Palmsonntag, 5.4.2020

Christus spricht: Ein Beispiel habe ich euch gegeben, damit ihr tut, wie ich euch getan habe.

Johannes 13, 15

Morgen beginnt mit dem Palmsonntag die ‚Stille Woche‘, deren bekannteste Tage der Karfreitag und der Gründonnerstag sind. Wussten Sie, dass man anderswo im deutschen Sprachraum nicht ‚Gründonnerstag‘ sagt, sondern ‚hoher Donnerstag‘? Hoch steht hier für ‚herausgehoben‘, besonders gewürdigt. Was ‚grün‘ bedeutet, weiß man nicht genau, es könnte auf die Wiederaufnahme der Büßer nach einer Exkommunikation als wieder ‚grünendes Holz‘ am ‚Stamm der Kirche‘ deuten.

Ein ‚hoher‘ Festtag ist zwar im Gegensatz zu einem ‚grünen‘ von vornherein als besonders wichtig erkennbar, was vor uns liegt, bleiben jedoch ein begriffliches Paradox: Wir gedenken der die äußersten Erniedrigung, die Jesus auf sich nahm – nach einhelliger Überzeugung der Christenheit zum Wohl, ja zur Erlösung aller Menschen.

Wie kann solch Gedenken für uns in Zeiten von Corona aussehen?
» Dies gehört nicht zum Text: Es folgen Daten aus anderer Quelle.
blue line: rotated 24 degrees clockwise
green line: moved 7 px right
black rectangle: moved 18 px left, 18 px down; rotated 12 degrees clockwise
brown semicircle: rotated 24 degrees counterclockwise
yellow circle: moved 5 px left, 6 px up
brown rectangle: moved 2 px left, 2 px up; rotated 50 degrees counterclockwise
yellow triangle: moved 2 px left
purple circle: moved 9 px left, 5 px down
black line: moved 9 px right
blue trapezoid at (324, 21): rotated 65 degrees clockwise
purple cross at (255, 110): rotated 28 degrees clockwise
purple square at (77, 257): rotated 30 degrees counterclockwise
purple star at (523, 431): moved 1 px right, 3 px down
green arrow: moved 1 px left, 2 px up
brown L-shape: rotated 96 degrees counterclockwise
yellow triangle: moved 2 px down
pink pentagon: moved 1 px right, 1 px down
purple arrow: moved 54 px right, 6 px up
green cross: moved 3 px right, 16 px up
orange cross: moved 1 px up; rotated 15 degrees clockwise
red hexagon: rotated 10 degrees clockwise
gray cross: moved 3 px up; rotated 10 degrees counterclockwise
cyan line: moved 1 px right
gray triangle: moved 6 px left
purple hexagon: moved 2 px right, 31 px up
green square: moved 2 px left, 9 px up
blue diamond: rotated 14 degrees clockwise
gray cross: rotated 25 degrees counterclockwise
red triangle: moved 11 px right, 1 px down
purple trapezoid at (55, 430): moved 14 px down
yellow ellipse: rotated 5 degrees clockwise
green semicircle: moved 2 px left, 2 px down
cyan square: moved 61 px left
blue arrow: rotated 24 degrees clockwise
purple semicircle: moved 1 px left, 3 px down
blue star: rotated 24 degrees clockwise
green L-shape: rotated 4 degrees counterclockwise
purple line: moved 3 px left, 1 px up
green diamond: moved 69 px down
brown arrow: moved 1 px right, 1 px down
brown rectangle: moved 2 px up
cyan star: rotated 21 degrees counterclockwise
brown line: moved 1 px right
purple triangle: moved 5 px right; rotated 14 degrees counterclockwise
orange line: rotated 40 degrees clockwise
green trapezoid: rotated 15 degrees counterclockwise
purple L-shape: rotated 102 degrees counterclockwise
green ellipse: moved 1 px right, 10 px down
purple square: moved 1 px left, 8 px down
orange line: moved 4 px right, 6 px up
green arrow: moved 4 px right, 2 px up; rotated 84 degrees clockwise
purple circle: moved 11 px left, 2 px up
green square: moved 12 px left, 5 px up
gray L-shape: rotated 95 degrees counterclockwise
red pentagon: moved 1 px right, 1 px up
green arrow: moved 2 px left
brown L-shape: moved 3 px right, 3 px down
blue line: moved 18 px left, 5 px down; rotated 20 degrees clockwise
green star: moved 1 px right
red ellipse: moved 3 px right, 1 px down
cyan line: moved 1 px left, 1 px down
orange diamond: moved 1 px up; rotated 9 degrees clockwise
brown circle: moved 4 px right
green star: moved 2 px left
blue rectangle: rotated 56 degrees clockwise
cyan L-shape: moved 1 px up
Fragen wir zuerst: „Was würde Jesus heute tun?“ Er wäre gewiss nahe bei den Menschen. Angst vor Ansteckung hätte er vermutlich nicht. Er würde zu schlafen wagen, wo andere hektisch rotieren. Und dann würde er sich der Not konzentriert zu-wenden, wie bei der Stillung des Sturms. Mit Gottvertrauen ist eine Krise leichter zu bewältigen, weil es uns handlungsfähig hält!

Fragen wir weiter: „Wie kommen wir zu solcher Konzentration, solcher Klarheit im Tun und Lassen?“ Vielleicht, indem wir über unsere Lieblings-Bibelstellen hinaus einmal Zusammenhängen in Gottes Wort nachspüren. Ich staune immer wieder, wie unsere in Glaubensdingen oft im ‚Buchstabieralter‘ befindlichen KonfirmandInnen sich großartige, wirklich für ein Leben tragfähige Sprüche wählen – rational oft noch gar nicht begründbar. Schauen Sie als Menschen mit mehr Lebenserfahrung doch noch einmal auf Ihren Konfirmationsspruch, lesen Sie das ganze Kapitel aus dem er stammt! Und dann bedenken Sie für sich, wo in den zurückliegenden Jahren Jesus, gerade auch in seinem freiwilligen Leiden und Sterben, für Sie wichtig war – oder, was Sie im Blick auf die verbleibende Lebenszeit von ihm erwarten. Vielleicht blättern Sie auch durch die Rubrik ‚Passion‘ in Ihrem Gesangbuch und halten fest, welches Lied sie damals im Konfirmandenunterricht behandelt oder gelernt haben. Welches Passionslied spricht Sie heute an?

Wir feiern sonst an diesem besonderen Donnerstag miteinander, dass Jesus uns zur Erinnerung das Heilige Abendmahl stiftet. Das ist nun nicht möglich, bedingt durch Corona.

Die beschriebene Übung wird aber dem ‚hohen‘ Donnerstag genauso Würde und Inhalt geben, wie es auch das Mitverfolgen eines Fernsehgottesdienstes oder ein nachdenklicher, stiller Spaziergang (gerne auch bewusst als persönlicher Kreuzweg gestaltet) täte. Und statt einer Kollekte im Gottesdienst möge man gern eine Corona-Hilfsgruppe unterstützen oder eine Gabe in den (Hörnerkirchener) Opferstock legen; zum 18 Uhr-Läuten ist die Kirche offen.